Яць сделал несколько шагов назад, чтобы разбежаться и прыгнуть в яму. Но что же: едва он отошёл от ямы, снова услышал то же тихое бульканье. Напряг слух, как мог — так и есть! Бульканье не было вымыслом его воображения. Сделал ещё два шага назад — ещё яснее слышно. В ту же минуту в нос ему ударили густые нефтяные испарения.
Что это? Откуда это? Оглянулся вокруг — боже! Ведь он стоит близко своей старой, сверху забитой и дёрном заложенной ямы. Одним прыжком оказался прямо на ней. В первую минуту целый туман испарений, поднимавшийся из-под дёрна, и явственное бульканье под землёй убедили его, что цель его желаний достигнута, клад найден — здесь, где он меньше всего его ожидал.
Но Яць ещё сам себе не верил. Дрожа, задыхаясь, почти не понимая, что делает и что с ним происходит, он сбросил тулуп, припал на колени и начал руками отдирать дёрн, выкидывать глину, отгребать толстые брёвна, которыми была забита яма. С горячечным поспехом, напрягая все силы, отвалил одно бревно. Солнце, уже чуть поднявшееся над краем земли, косо заглянуло в яму; его лучи, словно от гладкого металлического зеркала, отразились от поверхности густой чёрной жидкости, наполнившей яму до самого края.
Что Яць в эту минуту не сошёл с ума, что от радости не упал в яму — это было настоящее чудо. Очевидно, он сам чувствовал, что с ним может что-то такое случиться, потому что, обливаясь холодным потом, шарахнулся назад от раскрытого жерла ямы, словно ища безопасного места, взглянув так близко в глаза страшной загадке бытия.

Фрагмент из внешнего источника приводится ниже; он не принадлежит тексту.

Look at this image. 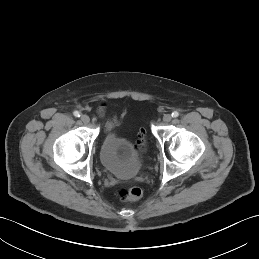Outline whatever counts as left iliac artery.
Instances as JSON below:
<instances>
[{
	"label": "left iliac artery",
	"mask_w": 259,
	"mask_h": 259,
	"mask_svg": "<svg viewBox=\"0 0 259 259\" xmlns=\"http://www.w3.org/2000/svg\"><path fill=\"white\" fill-rule=\"evenodd\" d=\"M178 116H179V112L177 111L172 112V117L176 118Z\"/></svg>",
	"instance_id": "left-iliac-artery-1"
}]
</instances>
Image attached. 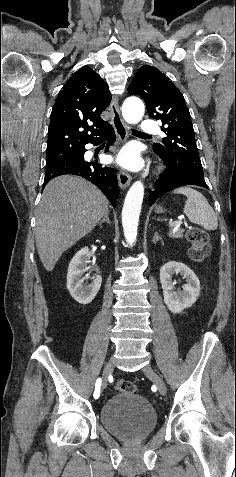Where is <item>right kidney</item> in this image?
Returning <instances> with one entry per match:
<instances>
[{"label": "right kidney", "instance_id": "ca27d5eb", "mask_svg": "<svg viewBox=\"0 0 236 477\" xmlns=\"http://www.w3.org/2000/svg\"><path fill=\"white\" fill-rule=\"evenodd\" d=\"M89 262V249L84 247L72 258L67 274L68 291L75 301L83 305L89 304L93 301L102 283V277L96 275L92 277L91 284L84 285L83 282L85 278L83 277V274L89 269L87 266Z\"/></svg>", "mask_w": 236, "mask_h": 477}]
</instances>
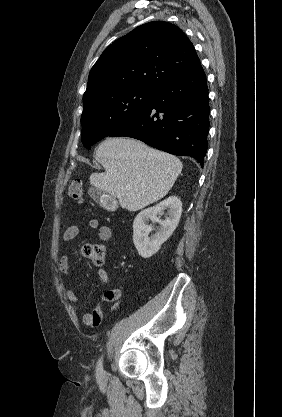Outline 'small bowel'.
<instances>
[{"label":"small bowel","mask_w":282,"mask_h":417,"mask_svg":"<svg viewBox=\"0 0 282 417\" xmlns=\"http://www.w3.org/2000/svg\"><path fill=\"white\" fill-rule=\"evenodd\" d=\"M88 227L91 229H97L98 236L100 237V239L104 241H107L111 239L112 237L111 228L108 226H99V222L96 219L89 220ZM78 233H79V227L75 224L70 225L63 233V241L69 242L73 240L78 235ZM58 267H59L60 272L64 276L70 275L69 260L66 254H62L59 257ZM97 277L99 281L103 284H107L109 282V275L107 271L103 268L97 271ZM65 294H66V297L71 302L78 301V295L72 289L67 288ZM121 297H122V290L120 288H112V289L106 290L101 296L97 307L92 312L85 314L84 323L89 327L97 328L100 324V321L96 319L95 310L96 309L101 310V318H102V304L106 302H115L114 306L112 307V311L115 312L121 305V302H120Z\"/></svg>","instance_id":"small-bowel-1"}]
</instances>
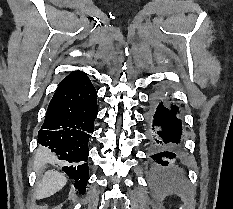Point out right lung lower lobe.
<instances>
[{
	"label": "right lung lower lobe",
	"instance_id": "right-lung-lower-lobe-1",
	"mask_svg": "<svg viewBox=\"0 0 233 209\" xmlns=\"http://www.w3.org/2000/svg\"><path fill=\"white\" fill-rule=\"evenodd\" d=\"M98 113L97 94L86 73L74 71L59 84L39 130V143L64 160L63 171L84 194L89 169L88 140Z\"/></svg>",
	"mask_w": 233,
	"mask_h": 209
}]
</instances>
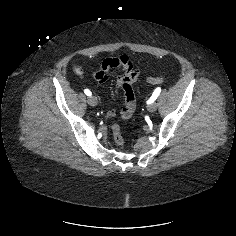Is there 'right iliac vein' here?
<instances>
[{"label":"right iliac vein","instance_id":"obj_1","mask_svg":"<svg viewBox=\"0 0 236 236\" xmlns=\"http://www.w3.org/2000/svg\"><path fill=\"white\" fill-rule=\"evenodd\" d=\"M87 102L92 107H95L97 105V99L94 96H89Z\"/></svg>","mask_w":236,"mask_h":236}]
</instances>
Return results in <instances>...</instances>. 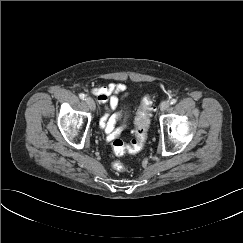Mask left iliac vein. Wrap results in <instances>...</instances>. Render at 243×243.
I'll use <instances>...</instances> for the list:
<instances>
[{"label":"left iliac vein","instance_id":"obj_1","mask_svg":"<svg viewBox=\"0 0 243 243\" xmlns=\"http://www.w3.org/2000/svg\"><path fill=\"white\" fill-rule=\"evenodd\" d=\"M168 107H169V101H163V102L160 104V110H161V111H165Z\"/></svg>","mask_w":243,"mask_h":243}]
</instances>
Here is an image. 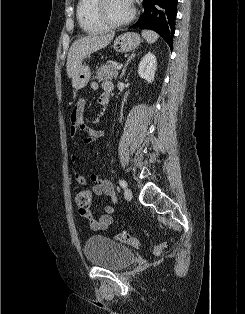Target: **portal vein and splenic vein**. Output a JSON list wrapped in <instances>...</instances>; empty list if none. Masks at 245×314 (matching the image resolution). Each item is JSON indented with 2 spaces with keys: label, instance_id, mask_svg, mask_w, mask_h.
Wrapping results in <instances>:
<instances>
[{
  "label": "portal vein and splenic vein",
  "instance_id": "18ae733b",
  "mask_svg": "<svg viewBox=\"0 0 245 314\" xmlns=\"http://www.w3.org/2000/svg\"><path fill=\"white\" fill-rule=\"evenodd\" d=\"M122 64H119L117 67H116V70H120L122 68Z\"/></svg>",
  "mask_w": 245,
  "mask_h": 314
}]
</instances>
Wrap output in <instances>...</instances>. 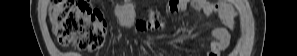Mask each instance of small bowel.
Segmentation results:
<instances>
[{
    "instance_id": "1",
    "label": "small bowel",
    "mask_w": 297,
    "mask_h": 56,
    "mask_svg": "<svg viewBox=\"0 0 297 56\" xmlns=\"http://www.w3.org/2000/svg\"><path fill=\"white\" fill-rule=\"evenodd\" d=\"M188 2L193 8L201 11L206 18H209L213 13H217L219 25L214 29V39L210 42V50L208 56H218L224 51L230 43V33L227 27L233 28L235 24V13L230 6L225 4L211 3L207 0H170L168 3L171 12L184 11ZM114 14L119 23L126 28H130L135 22V8L130 0H125L116 5ZM163 23L158 20L156 15L150 12L145 18L139 20L136 24L138 31L161 29Z\"/></svg>"
}]
</instances>
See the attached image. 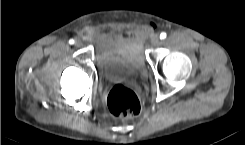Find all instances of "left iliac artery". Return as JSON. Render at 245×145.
Returning a JSON list of instances; mask_svg holds the SVG:
<instances>
[{"instance_id": "44dca946", "label": "left iliac artery", "mask_w": 245, "mask_h": 145, "mask_svg": "<svg viewBox=\"0 0 245 145\" xmlns=\"http://www.w3.org/2000/svg\"><path fill=\"white\" fill-rule=\"evenodd\" d=\"M166 38V33L165 32H162L161 34H160V39H165Z\"/></svg>"}]
</instances>
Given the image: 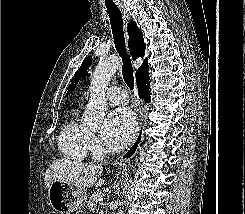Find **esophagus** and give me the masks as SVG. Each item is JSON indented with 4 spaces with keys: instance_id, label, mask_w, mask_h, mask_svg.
Masks as SVG:
<instances>
[{
    "instance_id": "34e87169",
    "label": "esophagus",
    "mask_w": 245,
    "mask_h": 214,
    "mask_svg": "<svg viewBox=\"0 0 245 214\" xmlns=\"http://www.w3.org/2000/svg\"><path fill=\"white\" fill-rule=\"evenodd\" d=\"M122 16H123V22H124V28L126 30V26L128 24V22L130 21V15L128 10L124 7V5L119 4L118 5ZM127 36V34H126ZM137 102L140 103V100L137 99ZM139 127L137 129L136 132V136L133 140V142L131 143V145L129 146V148L120 156L119 161L120 162H128L130 161L131 158H133L135 156V154L137 153L141 142L143 141L144 138V123H143V116H140V123H139Z\"/></svg>"
}]
</instances>
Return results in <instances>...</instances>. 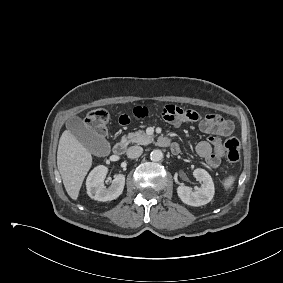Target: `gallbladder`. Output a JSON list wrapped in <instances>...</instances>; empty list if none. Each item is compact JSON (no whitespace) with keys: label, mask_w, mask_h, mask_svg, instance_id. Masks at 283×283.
<instances>
[{"label":"gallbladder","mask_w":283,"mask_h":283,"mask_svg":"<svg viewBox=\"0 0 283 283\" xmlns=\"http://www.w3.org/2000/svg\"><path fill=\"white\" fill-rule=\"evenodd\" d=\"M67 128L90 153L97 156H106L110 153V144L105 137L89 128L81 118H71Z\"/></svg>","instance_id":"bac80fb5"}]
</instances>
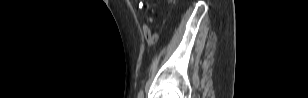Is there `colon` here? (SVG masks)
I'll list each match as a JSON object with an SVG mask.
<instances>
[{"label":"colon","instance_id":"1","mask_svg":"<svg viewBox=\"0 0 308 98\" xmlns=\"http://www.w3.org/2000/svg\"><path fill=\"white\" fill-rule=\"evenodd\" d=\"M146 37V39L148 40V42H155V40H156V35L155 34H153V33H150V34H148L147 36H145Z\"/></svg>","mask_w":308,"mask_h":98}]
</instances>
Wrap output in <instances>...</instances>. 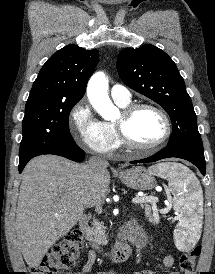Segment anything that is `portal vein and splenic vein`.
Listing matches in <instances>:
<instances>
[{
    "instance_id": "obj_1",
    "label": "portal vein and splenic vein",
    "mask_w": 215,
    "mask_h": 274,
    "mask_svg": "<svg viewBox=\"0 0 215 274\" xmlns=\"http://www.w3.org/2000/svg\"><path fill=\"white\" fill-rule=\"evenodd\" d=\"M156 197L153 196H142V197H135L132 199V202L134 204H139V203H145V202H154ZM178 219V217H177Z\"/></svg>"
}]
</instances>
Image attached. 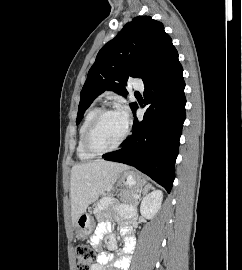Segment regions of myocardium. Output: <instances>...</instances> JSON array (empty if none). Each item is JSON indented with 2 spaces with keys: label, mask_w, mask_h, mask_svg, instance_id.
Here are the masks:
<instances>
[{
  "label": "myocardium",
  "mask_w": 242,
  "mask_h": 270,
  "mask_svg": "<svg viewBox=\"0 0 242 270\" xmlns=\"http://www.w3.org/2000/svg\"><path fill=\"white\" fill-rule=\"evenodd\" d=\"M117 112H119V110H117L115 108H105V109L99 110V112L94 116V118L89 123V125L85 131L84 138H83V147H84L86 152H88L89 154H91L93 156L104 155V154H107V153H110V152H113V151L119 149L121 147V145L126 141V139L129 136V133H130V127H129L128 123H126V128H125L123 136L114 146L107 148V149H96L91 144L92 134H93L96 126L100 122V120L107 114L117 113Z\"/></svg>",
  "instance_id": "myocardium-1"
}]
</instances>
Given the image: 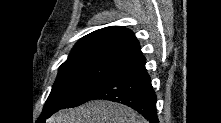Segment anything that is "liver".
Here are the masks:
<instances>
[{"instance_id": "6515ba94", "label": "liver", "mask_w": 221, "mask_h": 123, "mask_svg": "<svg viewBox=\"0 0 221 123\" xmlns=\"http://www.w3.org/2000/svg\"><path fill=\"white\" fill-rule=\"evenodd\" d=\"M47 123H147L131 108L105 100L88 102L74 109L59 111Z\"/></svg>"}]
</instances>
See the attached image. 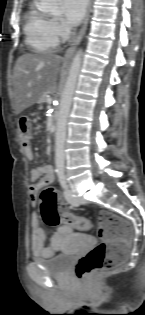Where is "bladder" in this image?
Wrapping results in <instances>:
<instances>
[{
    "label": "bladder",
    "instance_id": "bladder-1",
    "mask_svg": "<svg viewBox=\"0 0 145 315\" xmlns=\"http://www.w3.org/2000/svg\"><path fill=\"white\" fill-rule=\"evenodd\" d=\"M75 249H90V248H75ZM75 256H65V252L52 256L47 260H39L37 262L51 276H65L74 264Z\"/></svg>",
    "mask_w": 145,
    "mask_h": 315
}]
</instances>
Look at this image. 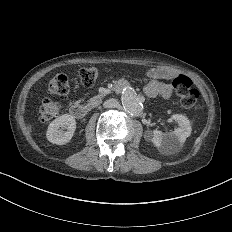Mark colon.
Returning <instances> with one entry per match:
<instances>
[{"label": "colon", "instance_id": "obj_1", "mask_svg": "<svg viewBox=\"0 0 232 232\" xmlns=\"http://www.w3.org/2000/svg\"><path fill=\"white\" fill-rule=\"evenodd\" d=\"M77 73H81V84L85 88H90L94 84L96 76V66L87 64L84 68H77ZM55 81H46V91L55 98H61L65 92H71V77L68 74H53ZM176 91H181L180 100L183 107H192L193 111H200L201 107L197 106L195 99L199 96V91L193 83L185 76H180L176 80ZM36 103L40 108L43 116L39 117L40 121H49L51 117H62V112L52 102H47V98H36ZM57 105V102H54Z\"/></svg>", "mask_w": 232, "mask_h": 232}]
</instances>
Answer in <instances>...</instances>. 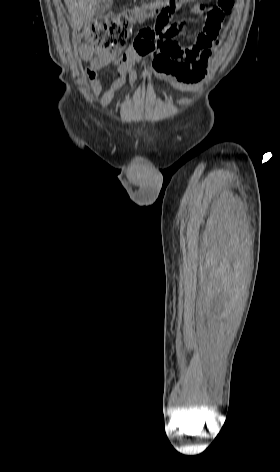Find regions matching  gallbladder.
Listing matches in <instances>:
<instances>
[{
  "mask_svg": "<svg viewBox=\"0 0 280 472\" xmlns=\"http://www.w3.org/2000/svg\"><path fill=\"white\" fill-rule=\"evenodd\" d=\"M113 0H97L95 14L106 13L112 6Z\"/></svg>",
  "mask_w": 280,
  "mask_h": 472,
  "instance_id": "obj_1",
  "label": "gallbladder"
}]
</instances>
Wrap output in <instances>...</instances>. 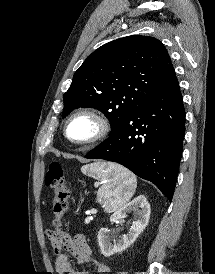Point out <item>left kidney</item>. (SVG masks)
<instances>
[{
  "mask_svg": "<svg viewBox=\"0 0 215 274\" xmlns=\"http://www.w3.org/2000/svg\"><path fill=\"white\" fill-rule=\"evenodd\" d=\"M131 210H134L138 216L132 223V226L127 234L117 237L116 235L111 234L106 228H102L98 232V243L101 253L104 256L109 257L115 253H119L127 249L135 242L137 237L147 226L151 208L147 199L143 195L136 197L131 202L118 209L111 216L110 221L113 223L124 218Z\"/></svg>",
  "mask_w": 215,
  "mask_h": 274,
  "instance_id": "5707ae66",
  "label": "left kidney"
}]
</instances>
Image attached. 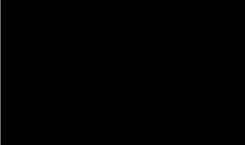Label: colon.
Wrapping results in <instances>:
<instances>
[{"mask_svg": "<svg viewBox=\"0 0 245 145\" xmlns=\"http://www.w3.org/2000/svg\"><path fill=\"white\" fill-rule=\"evenodd\" d=\"M202 70H203V73H204V77L206 79H208L209 76H210V65L208 63H203L202 64Z\"/></svg>", "mask_w": 245, "mask_h": 145, "instance_id": "colon-1", "label": "colon"}]
</instances>
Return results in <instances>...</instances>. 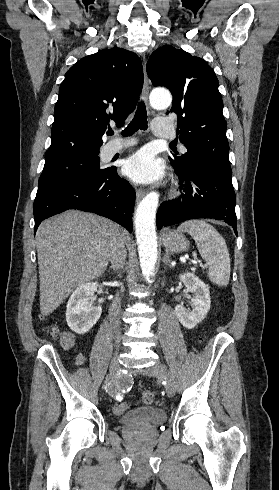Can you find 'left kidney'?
I'll use <instances>...</instances> for the list:
<instances>
[{
	"mask_svg": "<svg viewBox=\"0 0 279 490\" xmlns=\"http://www.w3.org/2000/svg\"><path fill=\"white\" fill-rule=\"evenodd\" d=\"M180 282L184 284L186 292H191L193 310L189 312L182 304L175 308V314L182 326L187 330H193L197 324H200L206 318L211 304L210 292L208 286L199 280L195 274L187 272L179 276Z\"/></svg>",
	"mask_w": 279,
	"mask_h": 490,
	"instance_id": "obj_1",
	"label": "left kidney"
}]
</instances>
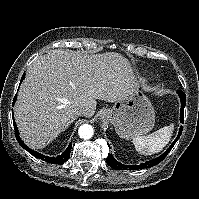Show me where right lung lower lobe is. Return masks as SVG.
<instances>
[{"label":"right lung lower lobe","instance_id":"right-lung-lower-lobe-1","mask_svg":"<svg viewBox=\"0 0 199 199\" xmlns=\"http://www.w3.org/2000/svg\"><path fill=\"white\" fill-rule=\"evenodd\" d=\"M25 78V73L23 74L22 76V80ZM15 100H16V96L14 98V101H13V104L15 103ZM13 115V114H12ZM14 129H15V136H16V139L18 141V143L20 144V146L22 148H24L25 150H27L29 153H31L33 156L43 160V161H46L48 163H52V164H61V163H64L68 160L69 156H70V150H71V147H72V144H69L68 145V148L65 150V152H63L61 155L57 156V157H48V156H44L34 150H31L29 147H27L24 142L20 139V136H19V133H18V129L15 125V122H14Z\"/></svg>","mask_w":199,"mask_h":199}]
</instances>
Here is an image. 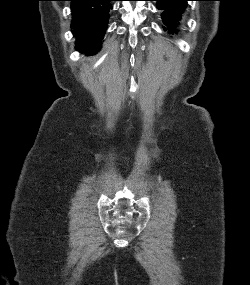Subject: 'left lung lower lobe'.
<instances>
[{
  "instance_id": "left-lung-lower-lobe-1",
  "label": "left lung lower lobe",
  "mask_w": 250,
  "mask_h": 285,
  "mask_svg": "<svg viewBox=\"0 0 250 285\" xmlns=\"http://www.w3.org/2000/svg\"><path fill=\"white\" fill-rule=\"evenodd\" d=\"M157 1V8L162 10V21L164 30H168L171 34L177 32L180 26L183 12L187 6V1L191 0H153Z\"/></svg>"
}]
</instances>
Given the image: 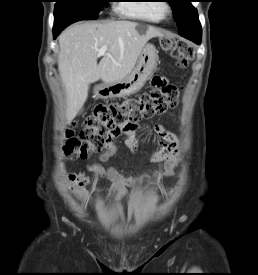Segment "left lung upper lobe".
Here are the masks:
<instances>
[{
	"label": "left lung upper lobe",
	"mask_w": 258,
	"mask_h": 275,
	"mask_svg": "<svg viewBox=\"0 0 258 275\" xmlns=\"http://www.w3.org/2000/svg\"><path fill=\"white\" fill-rule=\"evenodd\" d=\"M173 8L179 30L194 24L198 20L197 11L191 6V0H167Z\"/></svg>",
	"instance_id": "5c2ea615"
}]
</instances>
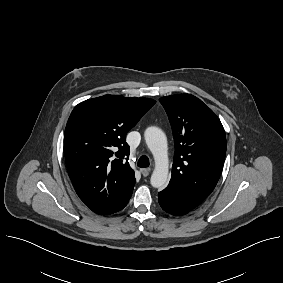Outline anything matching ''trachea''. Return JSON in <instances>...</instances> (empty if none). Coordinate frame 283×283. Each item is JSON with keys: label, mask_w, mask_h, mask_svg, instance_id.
Listing matches in <instances>:
<instances>
[{"label": "trachea", "mask_w": 283, "mask_h": 283, "mask_svg": "<svg viewBox=\"0 0 283 283\" xmlns=\"http://www.w3.org/2000/svg\"><path fill=\"white\" fill-rule=\"evenodd\" d=\"M149 159L147 156L143 155L139 158L137 166L141 167V168H146L149 166Z\"/></svg>", "instance_id": "1"}]
</instances>
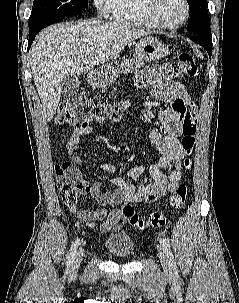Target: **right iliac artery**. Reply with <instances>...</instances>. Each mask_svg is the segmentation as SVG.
<instances>
[{"instance_id":"right-iliac-artery-1","label":"right iliac artery","mask_w":239,"mask_h":303,"mask_svg":"<svg viewBox=\"0 0 239 303\" xmlns=\"http://www.w3.org/2000/svg\"><path fill=\"white\" fill-rule=\"evenodd\" d=\"M78 245H79V239L77 238L75 240V242L72 244L70 252H69V254L67 256V264H66L67 269L70 268V266L72 265V263H73V261L75 259Z\"/></svg>"}]
</instances>
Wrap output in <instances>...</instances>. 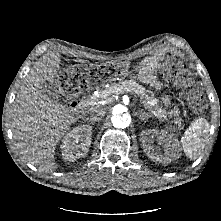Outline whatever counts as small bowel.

Но через минуту оцепенения на него нашла настоящая горячка. Он бросился ко второй засыпанной яме, откопал её, открыл — полна! К третьей — то же самое! Значит, не напрасны были те сны, в которых раз за разом что-то шептало ему: «Есть, есть этот желанный клад!» Только его собственная слепота была причиной стольких его мучений. А те жалобы и проклятия на судьбу — ох, если бы они теперь не захотели обрушиться на его собственную голову!
Но нет! Прочь всякие чёрные думы! Цель достигнута! Клад добыт! Ценой здоровья, страданий, унижений и разочарований, но добыт. Что с ним теперь делать? Об этом Яць не заботился. Это само собой выяснится.
Почти не думая, что делает — предыдущими бессонными ночами он так часто обдумывал это дело! — Яць побежал к Менделю. Застал жида, когда тот сам торговался с рабочими. Не здороваясь, не говоря ни слова, подскочил, схватил Менделя за плечи и поволок прямо к себе.
— Ну, что это такое? — кричал Мендель. — Яцю, вы что, с ума сошли? Чего вы от меня хотите?
— Идём, идём! — хриплым, захлёбывающимся голосом кричал Яць, не выпуская его из рук.
— Куда? Зачем? — спрашивал Мендель.
— Идём, идём, сам увидишь! — кричал Яць и волок его дальше.
Спотыкался о глиняные кучи и камни, но что это для него значило? Мендель сперва дёргался, — Яць не отпускал.